Referir que Bartolomew me llamó tarde, preocupado, al diario, e informó que todo había concluido como no podía haber sido de otra manera. Que ya no quedaba nadie ni nada en el lugar de la conferencia: ni público, ni los canapés ni bebidas del refrigerio que se había servido.
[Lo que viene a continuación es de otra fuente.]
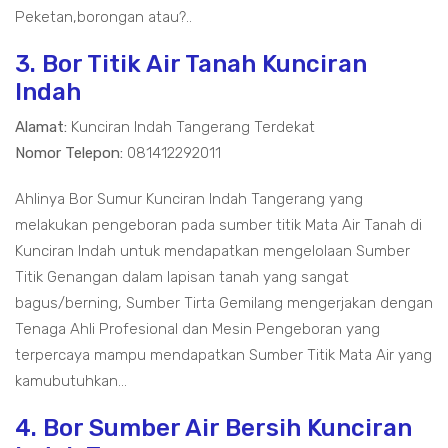
Peketan,borongan atau?..
3. Bor Titik Air Tanah Kunciran
Indah
Alamat:
Kunciran Indah Tangerang Terdekat
Nomor Telepon:
081412292011
Ahlinya Bor Sumur Kunciran Indah Tangerang yang
melakukan pengeboran pada sumber titik Mata Air Tanah di
Kunciran Indah untuk mendapatkan mengelolaan Sumber
Titik Genangan dalam lapisan tanah yang sangat
bagus/berning, Sumber Tirta Gemilang mengerjakan dengan
Tenaga Ahli Profesional dan Mesin Pengeboran yang
terpercaya mampu mendapatkan Sumber Titik Mata Air yang
kamubutuhkan...
4. Bor Sumber Air Bersih Kunciran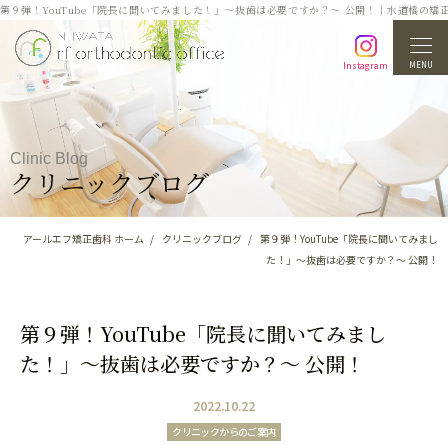
第９弾！YouTube「院長に聞いてみました！」〜抜歯は必要ですか？〜 公開！｜水道橋の矯
MENU
Instagram
Clinic Blog
クリニックブログ
アールエフ矯正歯科 ホーム
クリニックブログ
第９弾！YouTube「院長に聞いてみまし
た！」〜抜歯は必要ですか？〜 公開！
第９弾！YouTube「院長に聞いてみまし
た！」〜抜歯は必要ですか？〜 公開！
2022.10.22
クリニックからのご案内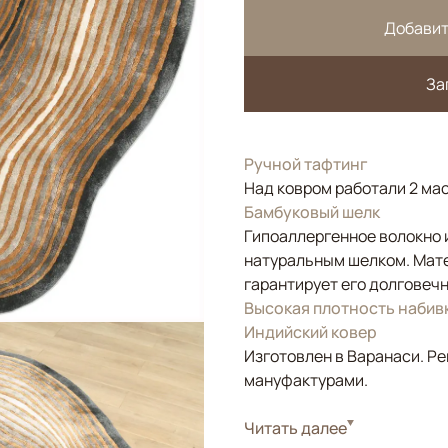
Добавит
За
Ручной тафтинг
Над ковром работали 2 мас
Бамбуковый шелк
Гипоаллергенное волокно и
натуральным шелком. Мате
гарантирует его долговечн
Высокая плотность набив
Индийский ковер
Изготовлен в Варанаси. Ре
мануфактурами.
Стиль
Читать далее
Современные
Pero que había preguntado a Borges si quería que fueran a comer y que había contestado que sí. "¿Adónde quiere ir"? "A la nacion", había dicho Borges. "Vengan –contesté a Bartolomew–, serán mis invitados".
Y así, esa noche de 1983, o tal vez de 1984, comimos con Borges en el diario, en la sede de Bouchard, inaugurada el 16 de diciembre de 1979. Lo despedí sin saber, como suele jugar el destino con todos, que lo despedía para no verlo más.
Había escuchado a Borges, mientras revolvía con el tenedor un plato de tallarines, en la evocación por la cual perseveraba en zamarrear a Ricardo Rojas por transgresiones que le imputaba según hechos que este había ignorado, uno a uno, haber perpetrado; nada, en el fondo, del otro mundo. Y lo más luminoso, lo que por sí solo hubiera justificado esa noche, fue la forma en que Borges, casi cuando terminábamos de comer, bajó el telón sobre el asunto: "Sí, notable; Rojas era de una desmemoria minuciosa".